> [Directions] For every entry below, give it back exactly and leave out any image.

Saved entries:
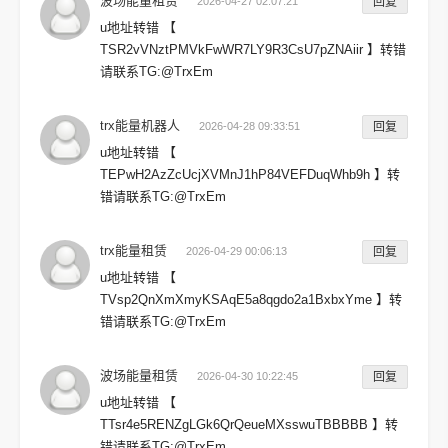
波场能量租赁
2026-04-27 02:07:21
回复
u地址转错 【
TSR2vVNztPMVkFwWR7LY9R3CsU7pZNAiir 】转错
请联系TG:@TrxEm
trx能量机器人
2026-04-28 09:33:51
回复
u地址转错 【
TEPwH2AzZcUcjXVMnJ1hP84VEFDuqWhb9h 】转
错请联系TG:@TrxEm
trx能量租赁
2026-04-29 00:06:13
回复
u地址转错 【
TVsp2QnXmXmyKSAqE5a8qgdo2a1BxbxYme 】转
错请联系TG:@TrxEm
波场能量租赁
2026-04-30 10:22:45
回复
u地址转错 【
TTsr4e5RENZgLGk6QrQeueMXsswuTBBBBB 】转
错请联系TG:@TrxEm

> [Output]
波场能量租赁
2026-04-27 02:07:21
回复
u地址转错 【
TSR2vVNztPMVkFwWR7LY9R3CsU7pZNAiir 】转错
请联系TG:@TrxEm
trx能量机器人
2026-04-28 09:33:51
回复
u地址转错 【
TEPwH2AzZcUcjXVMnJ1hP84VEFDuqWhb9h 】转
错请联系TG:@TrxEm
trx能量租赁
2026-04-29 00:06:13
回复
u地址转错 【
TVsp2QnXmXmyKSAqE5a8qgdo2a1BxbxYme 】转
错请联系TG:@TrxEm
波场能量租赁
2026-04-30 10:22:45
回复
u地址转错 【
TTsr4e5RENZgLGk6QrQeueMXsswuTBBBBB 】转
错请联系TG:@TrxEm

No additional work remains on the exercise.